During that stretch, the Indians defeated Farragut 42-34 to break the defending state champion Admirals’ 19-game winning streak.
Redwine led a potent offense — one that averaged more than 30 points per game — by completing 60 percent of his passes and throwing for 2,284 yards. This year could be even better with the team returning a beefy offensive line, its top two running backs, Ian Hicks and Nic Bristol, and a good group of receivers that includes Cade Maupin, Dalton Harkleroad and 6-foot-7 tight end Charlie Browder.
“The offensive line we have is hard to beat and they can create some space,” Redwine said. “Having Ian in the backfield, he can break one off for a big play. The offense we have is going to be high energy and there is the potential for the big play every single play.”
ALL THE TOOLS FOR SUCCESS
At 6-4 and 215 pounds, Redwine is tall enough to see over defenders and strong enough to often escape a defender’s grasp. He’s the latest in a line of tall D-B quarterbacks, following the likes of Duran Ferguson, Jamie Crawford and Chris Cook.
His coach sees Redwine as a player with all the tools to be successful.
“He’s got it all, the arm strength, the understanding of defenses,” Tribe coach Joey Christian said. “Coach (Chris) Thacker has come in (as offensive coordinator) and Lendon understands every wrinkle in the offense. He has to understand it and what’s expected for our success. He does a great job.”
There are several big games on the schedule, starting with a Week 1 showdown with defending Class 4A champion Greeneville and followed just two weeks later by the rivalry game at Science Hill. However, Redwine and his teammates haven’t been looking too far ahead, taking their coaches’ advice of dealing with the task at hand.

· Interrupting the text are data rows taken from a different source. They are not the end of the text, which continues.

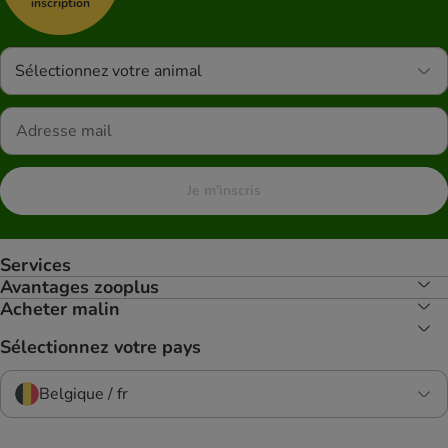
inscription
Sélectionnez votre animal
Je m'inscris
Services
Avantages zooplus
Acheter malin
Sélectionnez votre pays
Belgique / fr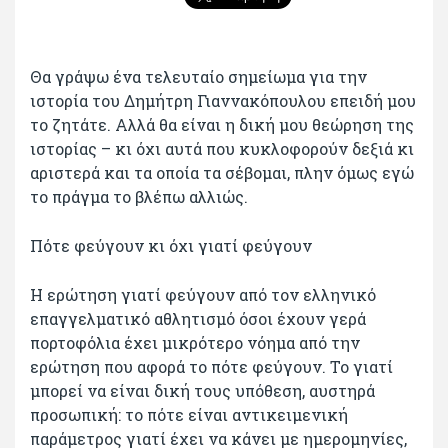
Θα γράψω ένα τελευταίο σημείωμα για την
ιστορία του Δημήτρη Γιαννακόπουλου επειδή μου
το ζητάτε. Αλλά θα είναι η δική μου θεώρηση της
ιστορίας – κι όχι αυτά που κυκλοφορούν δεξιά κι
αριστερά και τα οποία τα σέβομαι, πλην όμως εγώ
το πράγμα το βλέπω αλλιώς.
Πότε φεύγουν κι όχι γιατί φεύγουν
Η ερώτηση γιατί φεύγουν από τον ελληνικό
επαγγελματικό αθλητισμό όσοι έχουν γερά
πορτοφόλια έχει μικρότερο νόημα από την
ερώτηση που αφορά το πότε φεύγουν. Το γιατί
μπορεί να είναι δική τους υπόθεση, αυστηρά
προσωπική: το πότε είναι αντικειμενική
παράμετρος γιατί έχει να κάνει με ημερομηνίες,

“We just have to take it week by week and we just have to step up and play every week,” Redwine said. “The coaches will have us prepared, so it’s up to us to know our roles and hopefully we will end up with another conference championship.”
FOOTBALL AND THE OUTDOORS
Redwine made the decision to skip his senior season in basketball to concentrate on football with a goal of playing at the next level. As a student, he enjoys math and science and plans to major in biology in college, working toward a career path as a physician’s assistant.
He also loves the outdoors and has traveled to several places. His favorite trip was to Alaska, where he went whale watching. But his love of the outdoors also includes that rush of being outside on a Friday night at J. Fred Johnson Stadium, where thousands of rabid football fans are cheering on the Indians.
Before those big moments, he puts in the work on the field and with film study to make sure he’s prepared for his role. Such dedication is what his coach says separates him from the pack.
“Lendon is a great kid who comes from a great family,” Christian said. “He is fully committed to football and his craft. We talk about standards a lot and he’s a great example. We need all of our kids to have standards like Lendon has.”